Throughout Treasure Planet, I couldn’t help but wonder, why fast- forward Robert Louis Stevenson’s classic adventure tale to the future, especially if doing so involves intergalactic characters of indeterminate gender or species? I mean, isn’t there enough to recommend to modern audiences in the original story of Jim Hawkins and his complex relationship with the Long John Silver?

Obviously, Disney thought so. And so, we have an edgier, more juvenile-delinquent Jim (Joseph Gordon-Levitt), wreaking havoc on his poor mum’s sanity. Family advisor Dr. Doppler (David Hyde Pierce) is, I believe, a canine with a doctorate, and guests at the Hawkins’ Benbow Inn are a motley crew of one-eyed slimy creatures and infinitely more robotic types like doomed Billy Bones. This is supposed to take place in outer space, yet Mrs. Hawkins (Laurie Metcalfe), whose character is a direct ripoff of the mother in The Iron Giant, wears fetching 18th century corsets straight outta Forever Amber; everybody else seems to be wearing discarded costumes from animated versions of 20,000 Leagues Under the Sea and Alien. Silver (Brian Murray) himself is a vastly unappealing mix of jowls and metal; he’s been “updated” to cyborg status, and by way of coolness, the filmmakers show him using his metal prostheses like so many Ron Popeil kitchen gadgets.

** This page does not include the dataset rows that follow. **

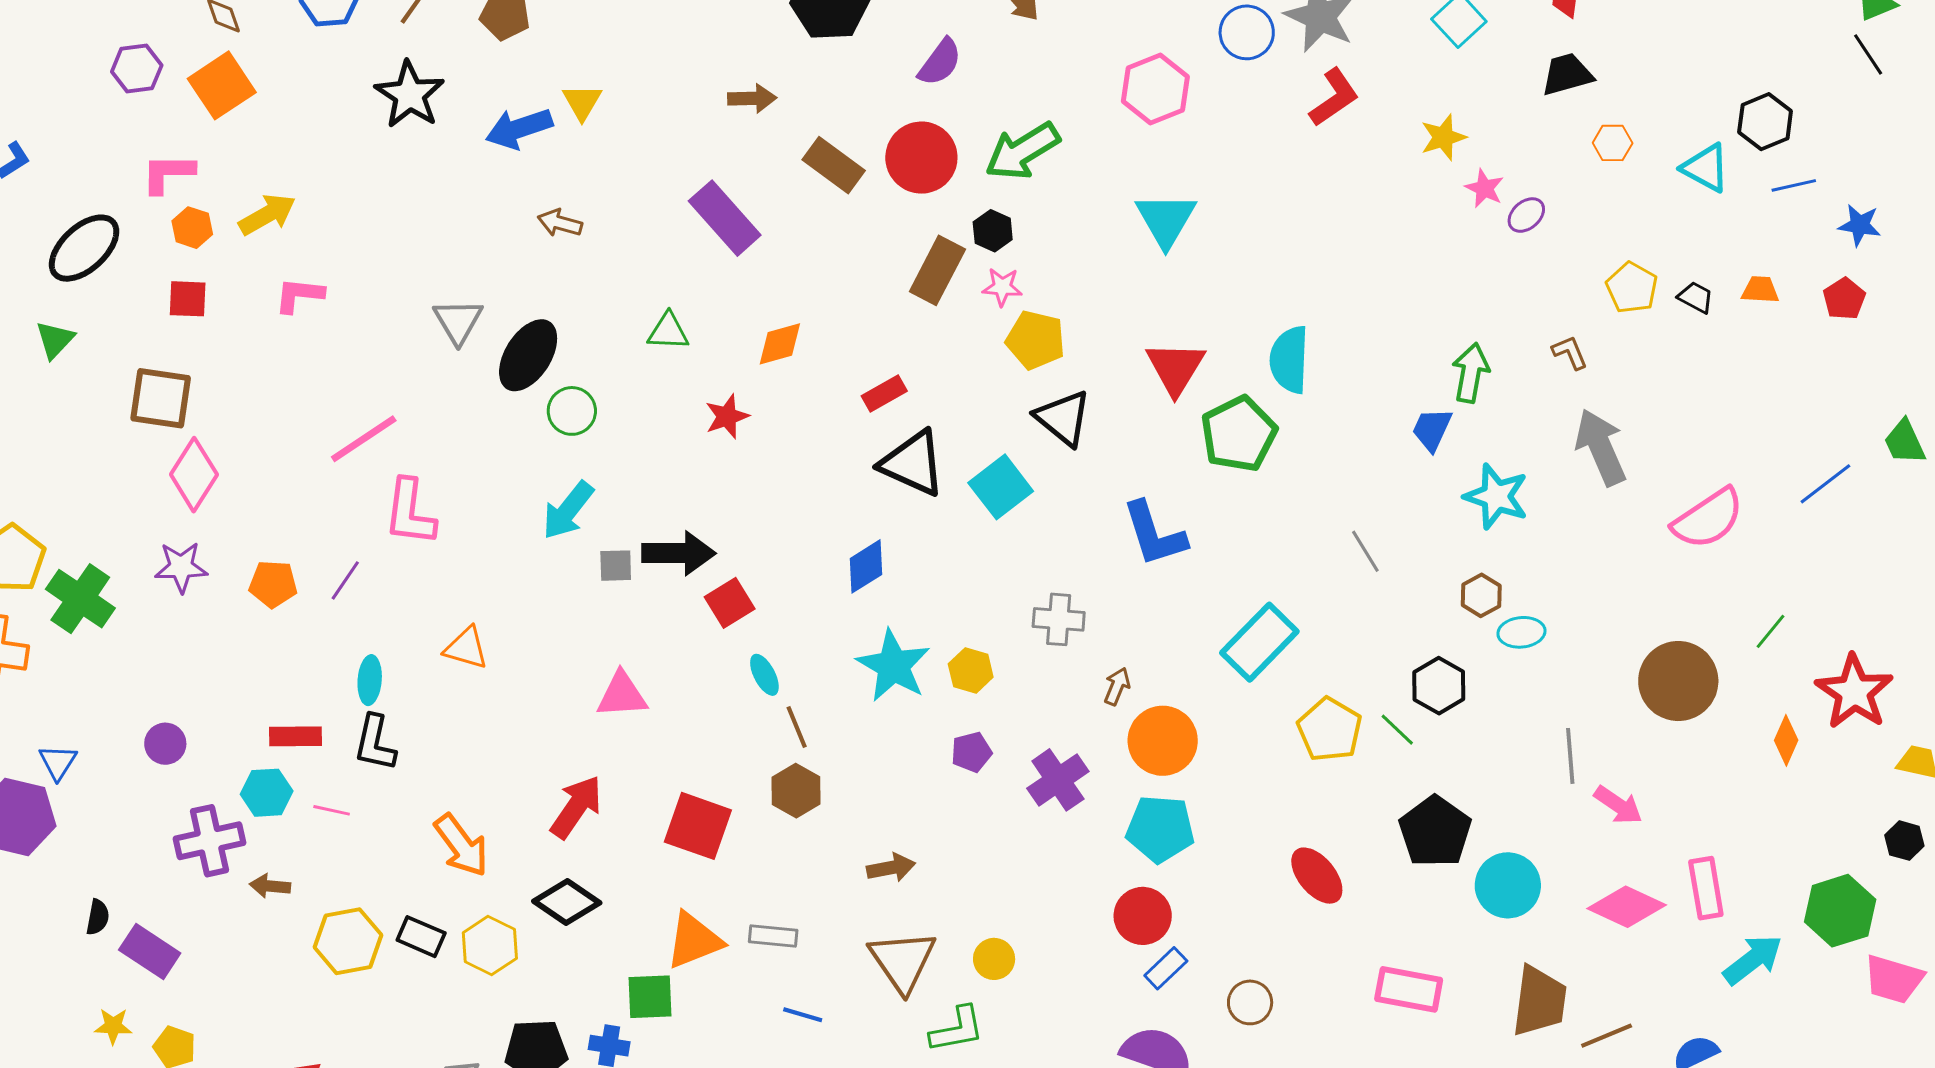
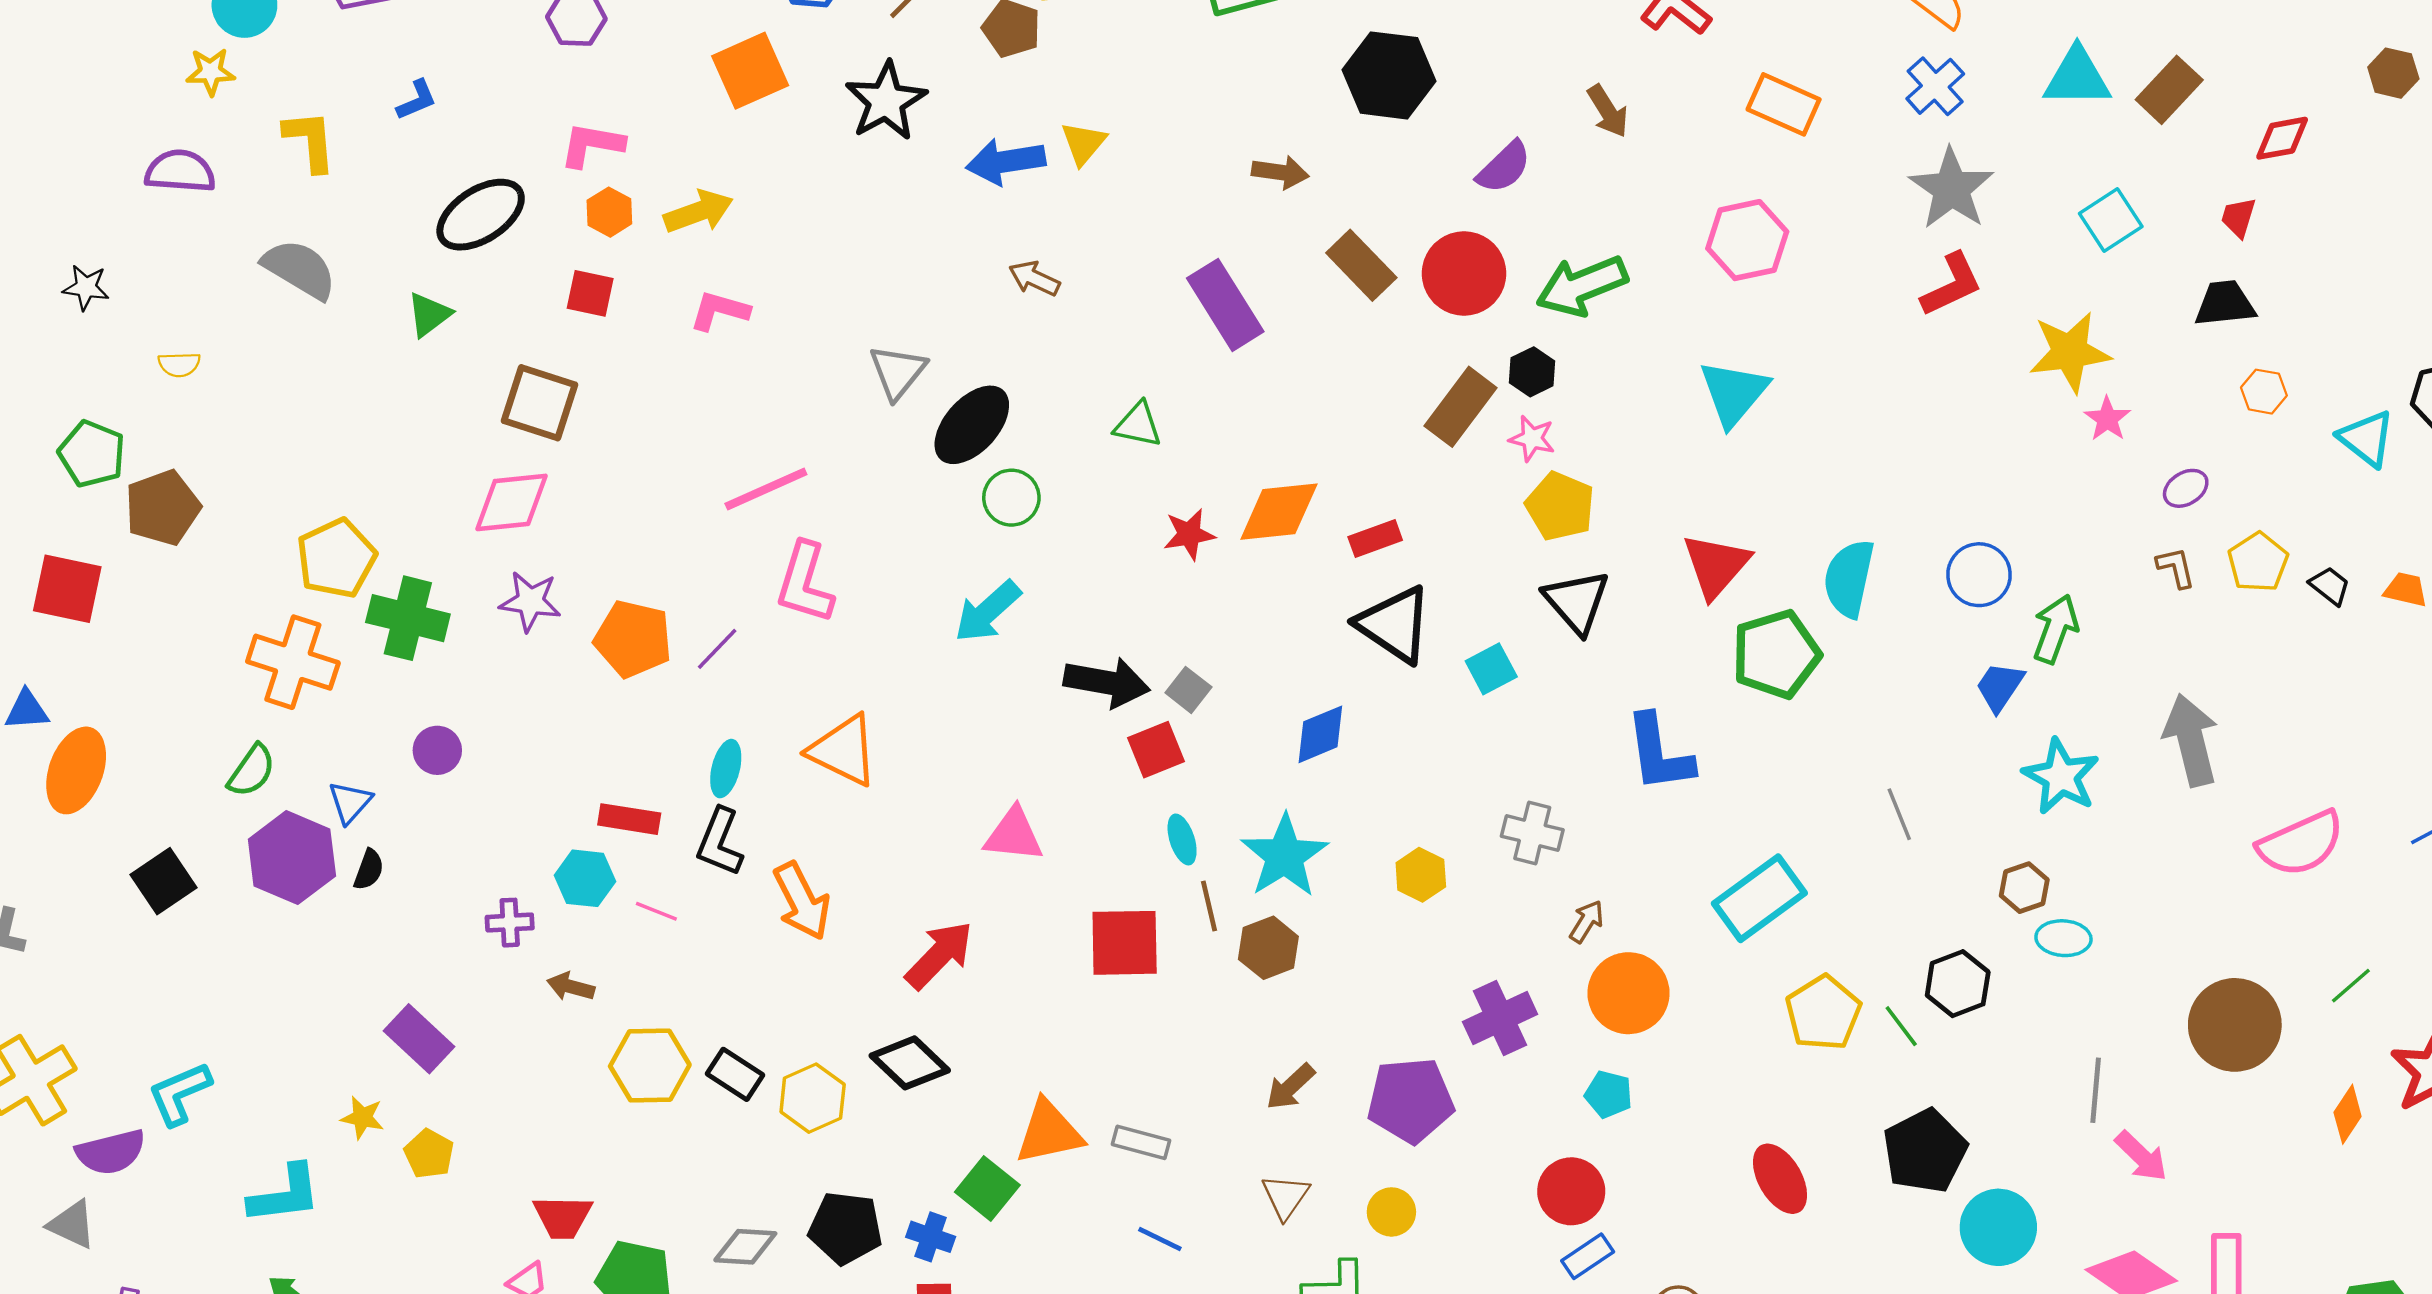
blue circle: (1247, 32) -> (1979, 575), moved
orange square: (222, 85) -> (750, 71), moved
yellow star: (1443, 137) -> (2070, 352), size x1.5
purple ellipse: (1526, 215) -> (2186, 488), moved
orange diamond: (780, 344) -> (1279, 512), moved, size x1.4
brown L-shape: (1570, 352) -> (2176, 568), moved
pink diamond: (194, 475) -> (511, 502), moved, turned 42
cyan square: (1001, 487) -> (1491, 669), size x0.7
gray square: (616, 566) -> (1188, 690), moved, turned 30
orange pentagon: (273, 584) -> (633, 639), size x1.4
green cross: (80, 599) -> (408, 618), turned -30
orange triangle: (466, 648) -> (843, 750), size x1.4
cyan star: (893, 666) -> (1284, 856), moved
purple circle: (165, 744) -> (437, 750), moved
purple pentagon: (971, 752) -> (1411, 1100), moved, size x1.8
brown hexagon: (796, 791) -> (1268, 948), moved
red square: (698, 826) -> (1125, 943), moved, turned -30
cyan pentagon: (1160, 829) -> (1609, 1094), size x0.6
purple cross: (210, 841) -> (510, 923), size x0.6
orange arrow: (461, 845) -> (802, 901), moved
brown arrow: (891, 868) -> (1290, 1087), turned 138
black semicircle: (98, 917) -> (369, 870), moved
brown triangle: (903, 961) -> (1285, 1197), size x0.6
green square: (650, 997) -> (987, 1188), turned 32

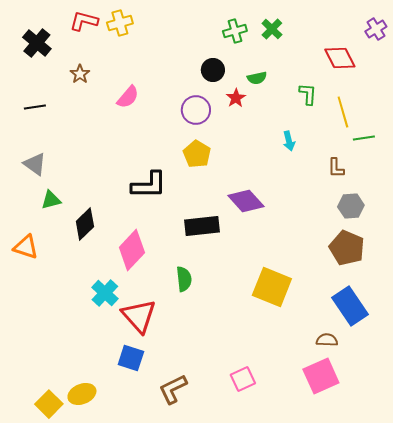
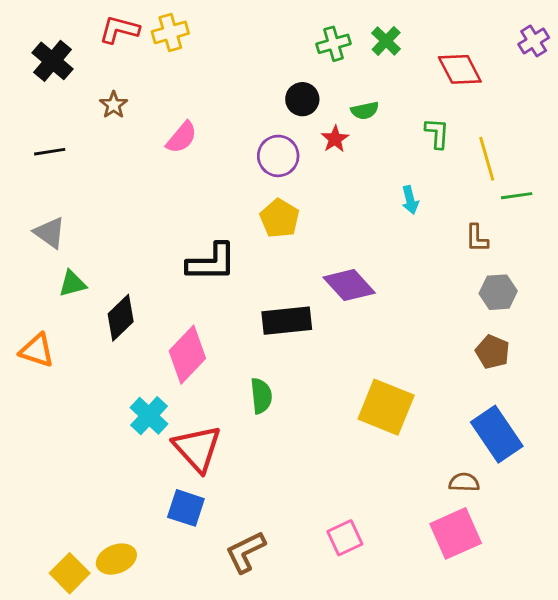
red diamond: (340, 58) -> (460, 69), moved
brown pentagon: (347, 248) -> (492, 352), size x0.7

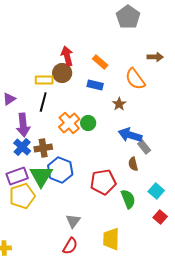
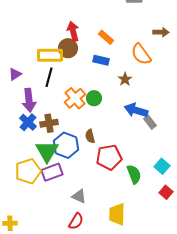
yellow rectangle: (44, 80) -> (50, 55), size x1.4
brown semicircle: (133, 164) -> (90, 136), moved
purple rectangle: (17, 176) -> (52, 172), moved
gray triangle: (73, 221) -> (79, 196), turned -42

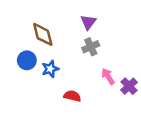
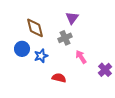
gray cross: (91, 47) -> (65, 38), moved
pink arrow: (108, 76) -> (81, 57), moved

The movie utilizes a mix of traditional and computer-generated animation, which makes scenes of bustling wharfs and planetary way stations somewhat interesting in their intricacy. But for all its technical inventiveness, the story is completely flat—again, how could screenwriter Rob Edwards have deflated the excitement from the original work? By far the worst insult to moviegoers’ intelligence, let alone enjoyment, is the insipid writing of Long John Silver, who here comes off as a sort of gruff but cuddly father figure to Jim. Combine this with the newly sexed Captain Amelia (Emma Thompson), the adaptation of castaway Ben Gunn (Martin Short), the introduction of bizarre-looking characters who fart and menace Jim, and the narrative mix of nautical adventure powered by rocket boosters comes off as extremely messy and ill-conceived. Who would have thought that any movie would make one yearn for Muppet Treasure Island?